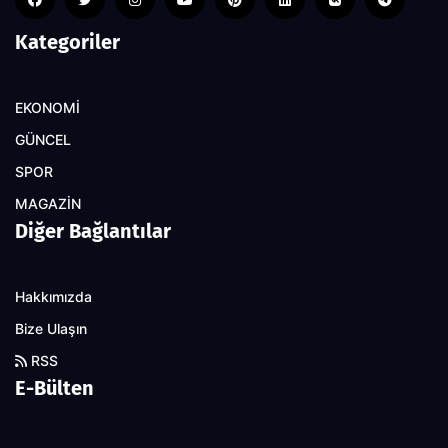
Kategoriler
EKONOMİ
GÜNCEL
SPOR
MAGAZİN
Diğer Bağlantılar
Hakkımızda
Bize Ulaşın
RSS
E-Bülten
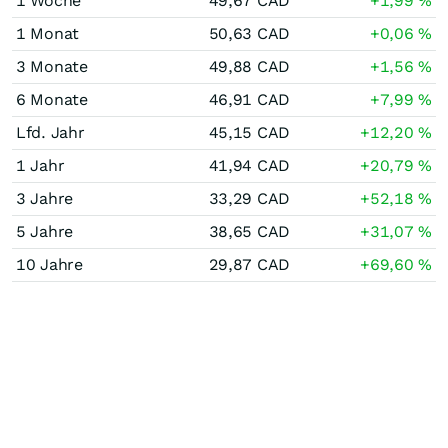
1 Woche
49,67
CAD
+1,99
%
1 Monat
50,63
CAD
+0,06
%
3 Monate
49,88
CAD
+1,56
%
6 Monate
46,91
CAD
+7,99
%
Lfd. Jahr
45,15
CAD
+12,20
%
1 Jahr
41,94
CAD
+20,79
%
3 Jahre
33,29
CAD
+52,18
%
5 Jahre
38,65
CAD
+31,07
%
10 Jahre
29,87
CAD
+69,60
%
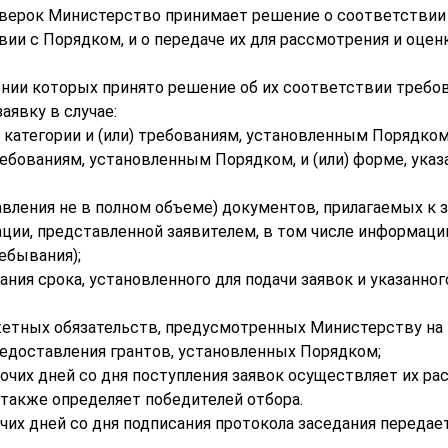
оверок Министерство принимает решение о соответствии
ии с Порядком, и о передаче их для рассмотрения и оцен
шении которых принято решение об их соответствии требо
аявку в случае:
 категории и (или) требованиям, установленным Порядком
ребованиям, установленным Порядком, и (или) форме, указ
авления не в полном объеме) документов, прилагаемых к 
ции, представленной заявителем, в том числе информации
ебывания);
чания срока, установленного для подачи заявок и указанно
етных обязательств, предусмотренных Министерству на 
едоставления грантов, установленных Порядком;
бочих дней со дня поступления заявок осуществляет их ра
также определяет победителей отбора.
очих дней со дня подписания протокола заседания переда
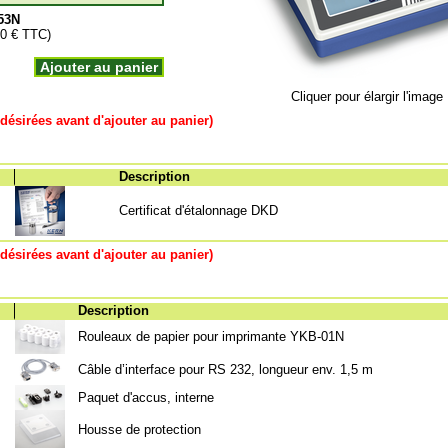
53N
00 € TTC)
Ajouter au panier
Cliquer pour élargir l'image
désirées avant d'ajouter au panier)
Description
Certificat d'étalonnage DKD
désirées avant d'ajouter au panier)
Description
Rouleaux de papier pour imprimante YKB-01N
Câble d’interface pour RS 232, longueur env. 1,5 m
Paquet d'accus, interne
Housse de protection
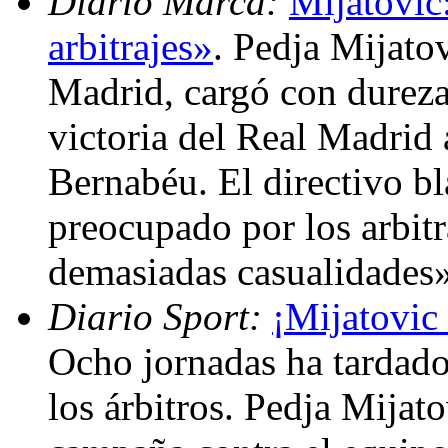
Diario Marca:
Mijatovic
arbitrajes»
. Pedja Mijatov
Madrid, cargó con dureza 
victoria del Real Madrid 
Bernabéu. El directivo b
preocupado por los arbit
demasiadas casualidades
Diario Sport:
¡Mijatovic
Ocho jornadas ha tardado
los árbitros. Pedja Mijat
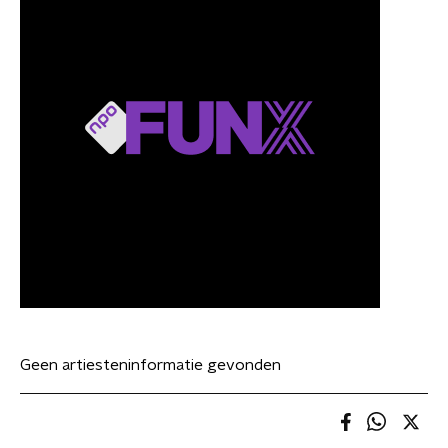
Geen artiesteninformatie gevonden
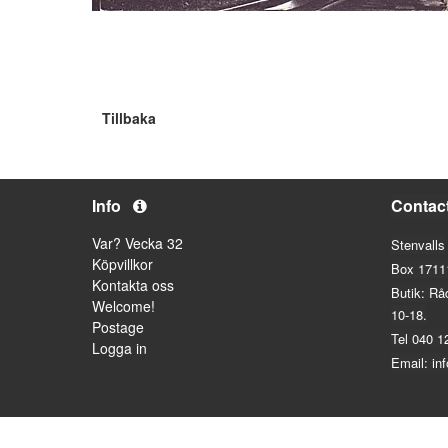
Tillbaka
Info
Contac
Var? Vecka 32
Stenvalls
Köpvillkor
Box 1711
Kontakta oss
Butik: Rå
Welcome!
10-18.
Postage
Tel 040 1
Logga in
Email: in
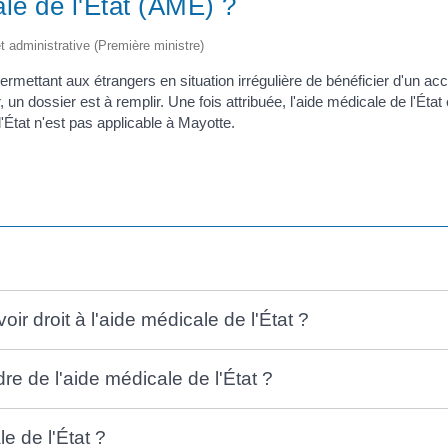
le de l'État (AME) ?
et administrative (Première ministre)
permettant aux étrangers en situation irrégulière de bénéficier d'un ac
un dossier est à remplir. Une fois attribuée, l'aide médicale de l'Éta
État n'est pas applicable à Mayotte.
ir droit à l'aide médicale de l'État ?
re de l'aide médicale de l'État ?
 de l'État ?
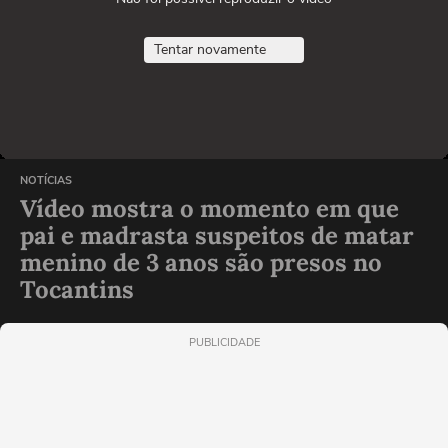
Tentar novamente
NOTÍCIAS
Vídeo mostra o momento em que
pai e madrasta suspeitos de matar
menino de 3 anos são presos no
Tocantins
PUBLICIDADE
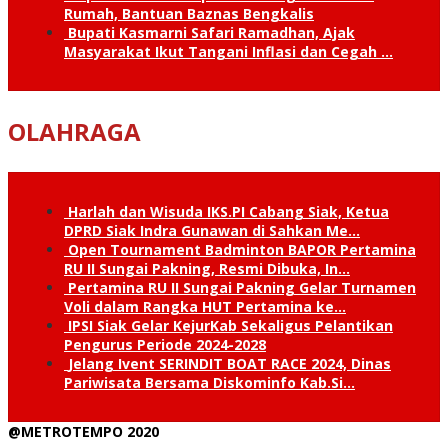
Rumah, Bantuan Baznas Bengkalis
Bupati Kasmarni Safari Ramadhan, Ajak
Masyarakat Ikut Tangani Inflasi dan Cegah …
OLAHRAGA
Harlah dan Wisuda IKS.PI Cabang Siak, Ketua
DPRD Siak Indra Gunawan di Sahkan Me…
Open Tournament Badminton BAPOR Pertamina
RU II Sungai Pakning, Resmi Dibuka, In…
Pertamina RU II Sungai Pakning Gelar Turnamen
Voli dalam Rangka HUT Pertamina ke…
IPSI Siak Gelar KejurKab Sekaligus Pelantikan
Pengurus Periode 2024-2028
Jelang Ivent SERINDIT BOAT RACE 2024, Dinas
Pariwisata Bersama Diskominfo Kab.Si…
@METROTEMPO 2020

*-*-*

• [Exercise aim]
Exactly the lines running from the one with "État n'est pas applicable à Mayotte." through the end of the listing above must be output, both ends included. No pictures belong in the output.

• [Reply to the exercise]
État n'est pas applicable à Mayotte.
ir droit à l'aide médicale de l'État ?
re de l'aide médicale de l'État ?
 de l'État ?
Tentar novamente
NOTÍCIAS
Vídeo mostra o momento em que
pai e madrasta suspeitos de matar
menino de 3 anos são presos no
Tocantins
PUBLICIDADE
Rumah, Bantuan Baznas Bengkalis
Bupati Kasmarni Safari Ramadhan, Ajak
Masyarakat Ikut Tangani Inflasi dan Cegah …
OLAHRAGA
Harlah dan Wisuda IKS.PI Cabang Siak, Ketua
DPRD Siak Indra Gunawan di Sahkan Me…
Open Tournament Badminton BAPOR Pertamina
RU II Sungai Pakning, Resmi Dibuka, In…
Pertamina RU II Sungai Pakning Gelar Turnamen
Voli dalam Rangka HUT Pertamina ke…
IPSI Siak Gelar KejurKab Sekaligus Pelantikan
Pengurus Periode 2024-2028
Jelang Ivent SERINDIT BOAT RACE 2024, Dinas
Pariwisata Bersama Diskominfo Kab.Si…
@METROTEMPO 2020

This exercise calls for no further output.